**TASK DESCRIPTION:**
Reproduce verbatim the line containing "[Advertisement] (489, 688)" and every line that follows it through the end of the entries below, omitting all pictures.

**GIVEN DATA:**
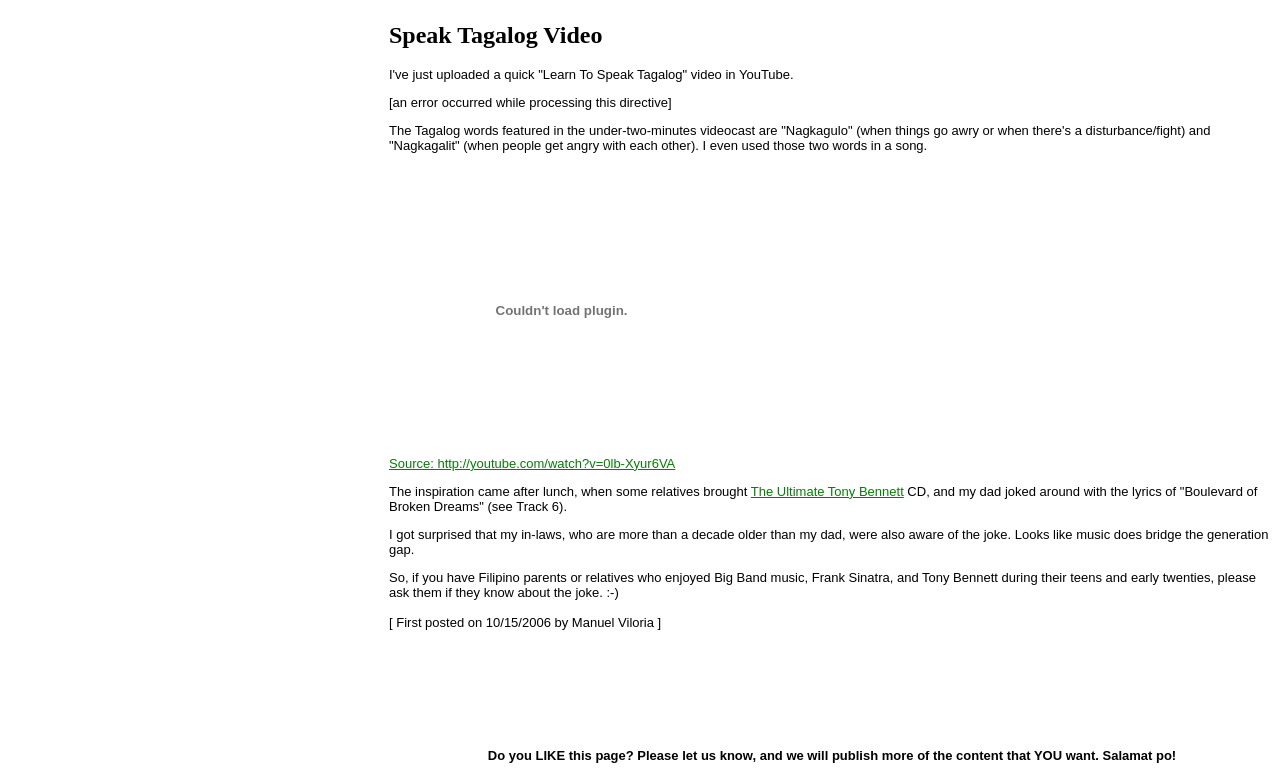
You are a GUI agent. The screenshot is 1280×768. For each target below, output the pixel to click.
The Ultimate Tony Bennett (827, 491)
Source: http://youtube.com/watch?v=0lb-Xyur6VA (532, 463)
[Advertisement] (489, 688)
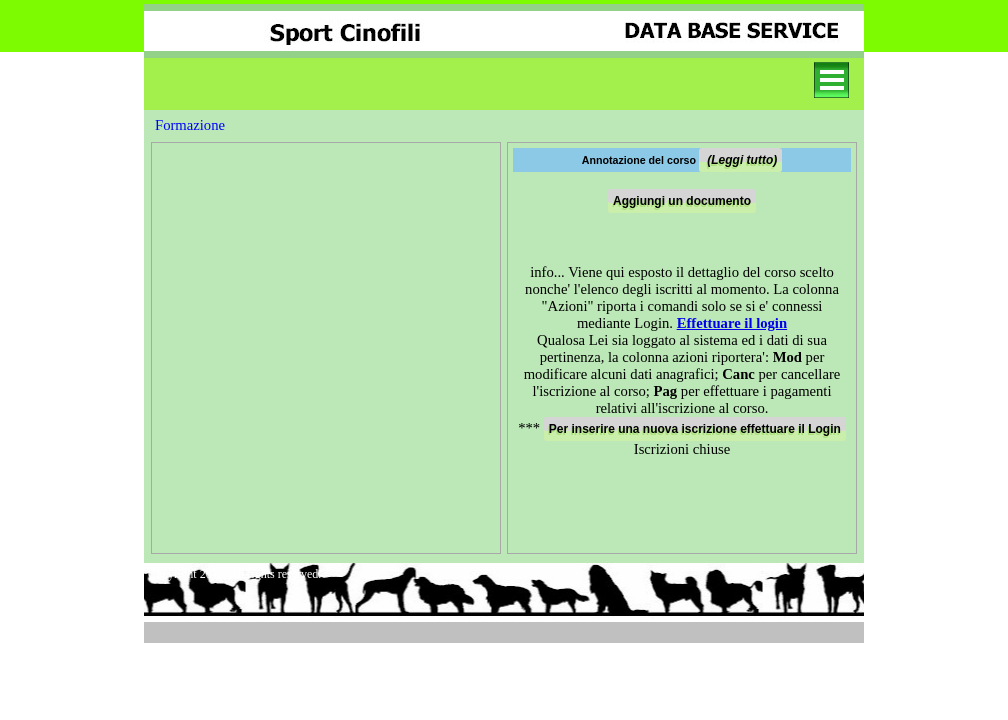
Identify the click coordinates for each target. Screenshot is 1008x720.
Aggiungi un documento (682, 201)
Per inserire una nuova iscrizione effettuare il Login (695, 429)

**PROBLEM SOLUTION:**
[Advertisement] (489, 688)
Identify the click coordinates for each target. Screenshot is 1008x720.
Aggiungi un documento (682, 201)
Per inserire una nuova iscrizione effettuare il Login (695, 429)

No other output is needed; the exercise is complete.